Then, what is the difference between the two methodologies?
Linear regression output as probabilities
It's tempting to use the linear regression output as probabilities but it's a mistake because the output can be negative, and greater than 1 whereas probability can not. As regression might actually
produce probabilities that could be less than 0, or even bigger than
1, logistic regression was introduced.
Source: http://gerardnico.com/wiki/data_mining/simple_logistic_regression
Outcome
In linear regression, the outcome (dependent variable) is continuous.
It can have any one of an infinite number of possible values.
In logistic regression, the outcome (dependent variable) has only a limited number of possible values.
The dependent variable
Logistic regression is used when the response variable is categorical in nature. For instance, yes/no, true/false, red/green/blue,
1st/2nd/3rd/4th, etc.
Linear regression is used when your response variable is continuous. For instance, weight, height, number of hours, etc.
Equation
Linear regression gives an equation which is of the form Y = mX + C,
means equation with degree 1.
However, logistic regression gives an equation which is of the form
Y = eX + e-X
Coefficient interpretation
In linear regression, the coefficient interpretation of independent variables are quite straightforward (i.e. holding all other variables constant, with a unit increase in this variable, the dependent variable is expected to increase/decrease by xxx).
However, in logistic regression, depends on the family (binomial, Poisson,
etc.) and link (log, logit, inverse-log, etc.) you use, the interpretation is different.
Error minimization technique
Linear regression uses ordinary least squares method to minimise the
errors and arrive at a best possible fit, while logistic regression
uses maximum likelihood method to arrive at the solution.
Linear regression is usually solved by minimizing the least squares error of the model to the data, therefore large errors are penalized quadratically.
Logistic regression is just the opposite. Using the logistic loss function causes large errors to be penalized to an asymptotically constant.
Consider linear regression on categorical {0, 1} outcomes to see why this is a problem. If your model predicts the outcome is 38, when the truth is 1, you've lost nothing. Linear regression would try to reduce that 38, logistic wouldn't (as much)2.
In linear regression, the outcome (dependent variable) is continuous. It can have any one of an infinite number of possible values. In logistic regression, the outcome (dependent variable) has only a limited number of possible values.
For instance, if X contains the area in square feet of houses, and Y contains the corresponding sale price of those houses, you could use linear regression to predict selling price as a function of house size. While the possible selling price may not actually be any, there are so many possible values that a linear regression model would be chosen.
If, instead, you wanted to predict, based on size, whether a house would sell for more than $200K, you would use logistic regression. The possible outputs are either Yes, the house will sell for more than $200K, or No, the house will not.

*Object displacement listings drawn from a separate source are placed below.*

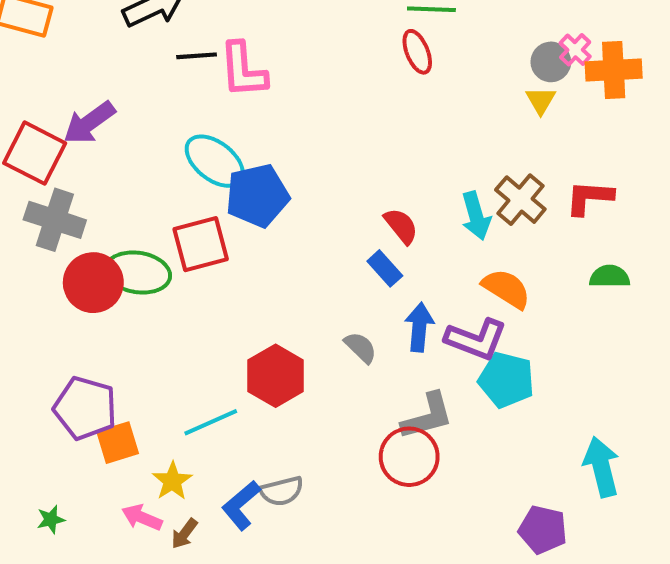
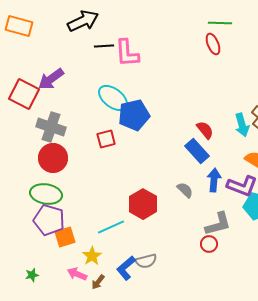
gray cross: (55, 220) -> (51, 127), moved
red square: (201, 244) -> (106, 139), size x0.7
blue rectangle: (385, 268) -> (197, 151), size x1.4
green ellipse: (138, 272) -> (46, 194), moved
red circle: (409, 457) -> (209, 244), size x0.6

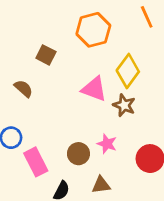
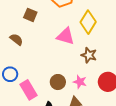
brown star: (124, 105) -> (89, 55), moved
pink star: (107, 144) -> (80, 82), moved

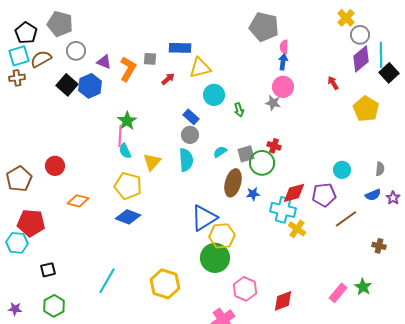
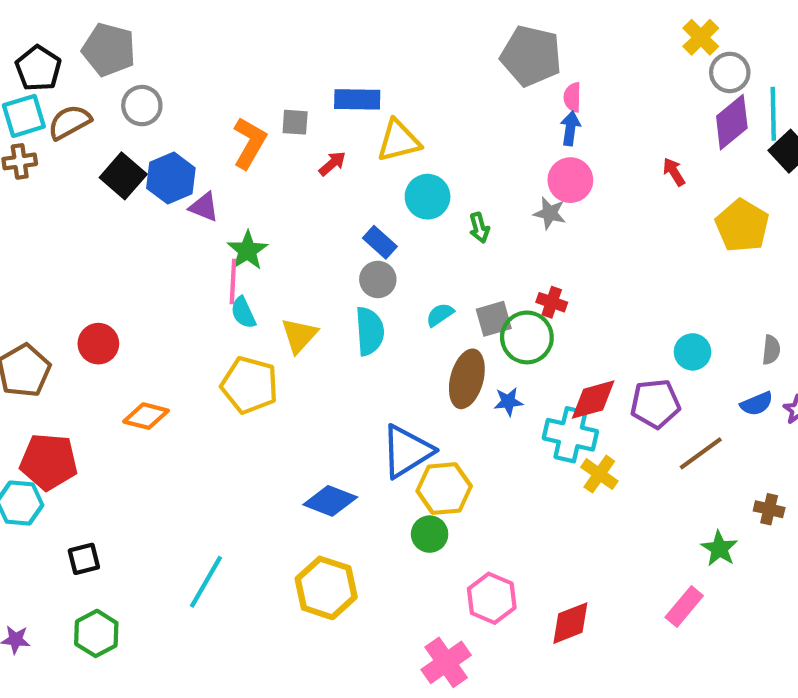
purple triangle: (104, 62) -> (204, 207), moved
blue diamond: (128, 217) -> (330, 501), moved
green circle: (215, 258) -> (430, 534), size x0.6
green star: (363, 287) -> (719, 549), moved

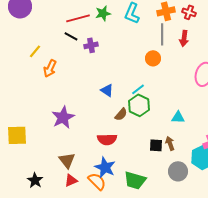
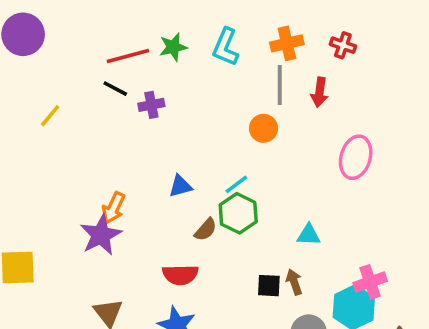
red cross: (189, 12) -> (343, 45), moved
orange arrow: (50, 68) -> (113, 208), moved
blue triangle: (107, 90) -> (180, 186), turned -48

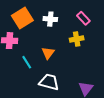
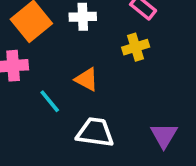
orange triangle: (48, 53) -> (87, 79), turned -32

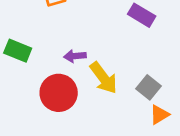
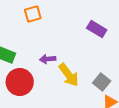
red circle: (59, 93) -> (20, 82), moved

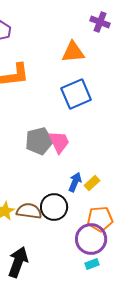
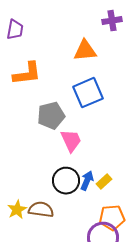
purple cross: (100, 22) -> (112, 21), turned -30
gray pentagon: (39, 141) -> (51, 116), moved
black circle: (54, 207) -> (66, 181), moved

Just to add on the previous answers.
Linear regression
Is meant to resolve the problem of predicting/estimating the output value for a given element X (say f(x)). The result of the prediction is a continuous function where the values may be positive or negative. In this case you normally have an input dataset with lots of examples and the output value for each one of them. The goal is to be able to fit a model to this data set so you are able to predict that output for new different/never seen elements. Following is the classical example of fitting a line to set of points, but in general linear regression could be used to fit more complex models (using higher polynomial degrees):
Resolving the problem
Linear regression can be solved in two different ways:
Normal equation (direct way to solve the problem)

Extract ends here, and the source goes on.